Navigating Analytics
Expertise in Building and Managing Teams, Structures and Processes for Data Management, Analytics, Modeling, Optimization, Business Intelligence Reporting Dashboards and Real-time Streaming from Cloud Technologies
Big Data + Open Source + Inexpensive High Powered Parallel Processing + Grid Technologies = Driving the Best in Analytics to the Next Levels for the Best in Business Performance
Aggregation of Big Data From All Sources
With what was originally started in 2003 in order to index the web so that it can be searched through multi-machine processing, the Nutch project led by Doug Cutting included a distributed file system and a MapReduce facility. The framework papers on Google File System (GFS) and MapReduce were published in 2004 by Google. The GFS with fault-tolerant processing of large amounts of data can generate and also store tremendous amount of data.
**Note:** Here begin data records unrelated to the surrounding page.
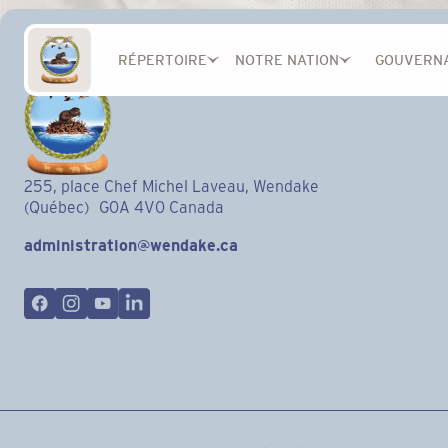
RÉPERTOIRE
NOTRE NATION
GOUVERN
255, place Chef Michel Laveau, Wendake
(Québec) G0A 4V0 Canada
administration@wendake.ca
MapReduce, a programming model has the capacity to support parallel processing of huge amount of data.
Today, there is Apache Hadoop project which offered open-source software that is not only reliable, scalable, available but also allow for distributed computing, leveraging of cheap commodity hardware networked together that can be located in the same location, scale out and can read 2TB of data in 3.5 minutes.
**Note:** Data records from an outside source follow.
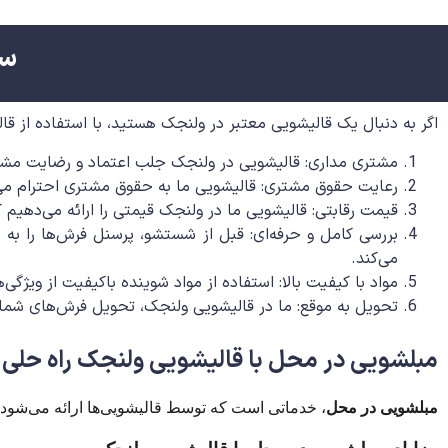
سا
اگر به دنبال یک قالیشویی معتبر در ولنجک هستید، با استفاده از قالی
مشتری مداری: قالیشویی در ولنجک جلب اعتماد و رضایت مشتری را
رعایت حقوق مشتری: قالیشویی ما به حقوق مشتری احترام می‌
قیمت رقابتی: قالیشویی ما در ولنجک قیمتی را ارائه می‌دهی
بررسی کامل و حرفه‌ای: قبل از شستشو، پرسنل فرش‌ها را به د
می‌کند.
مواد با کیفیت بالا: استفاده از مواد شوینده باکیفیت از ویژگی
تحویل به موقع: ما در قالیشویی ولنجک، تحویل فرش‌های شما
مبلشویی در محل با قالیشویی ولنجک راه حلی آ
مبلشویی در محل
، خدماتی است که توسط قالیشویی‌ها ارائه می‌شود و ب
Huge Forms of Information Are Becoming Accessible - Awesome!!!
The availability of high powered parallel processing, Hadoop cluster and grid technologies to capture, process, analyze, visualize massive amount of data which are growing daily at exponential rate; the access to scalable data storage solutions like cloud platforms; increased processing of data streams on the go; the advent of faster computing technologies with intensive capacities to crush the data, ability to extract robust information and make sense in visual presentation of the information from the data are combining to make analytics attractive to the business leaders in making critical decisions to drive their respective organizations to the next level.
Value Proposition - Big Data
Haddop EcoSystem
Different Forms of Structured and Unstructured Data
Type of Big and Small Data - Unstructured and Structured Data
Nature of Big Data: What Comes to Mind When We Talk About Big Data
Beyond Relational Database Management Systems (RDBMS): Welcome to Hadoop Ecosystem Where Rapid Development of Additional Products is Exciting to Data and Analytics Enthusiasts
Hadoop Distributed File System (HDFS)
Initially, the best known products within the Hadoop Ecosystem were the Hadoop Distributed File System (HDFS) and MapReduce.
Hadoop Distributed File System (HDFS), based on the Google File System (GFS) can run on top of typical native filesystem. It splits files into blocks stored as datanode but managed by namenode and allows for streaming data access patterns that entails reads and appending
MapReduce
MapReduce, a Google originated technology, with map and reduce fuctionality remains the workhorse that data and analytics enthusiasts really like because of the capacity to process large amount of data in parallel. Tasks can be localized and scheduled to be run at a specified time.
YARN
YARN came in as improvement to MapReduce in terms of being able to split JobTracker into two daemons and also elevating the efficiency in memory management.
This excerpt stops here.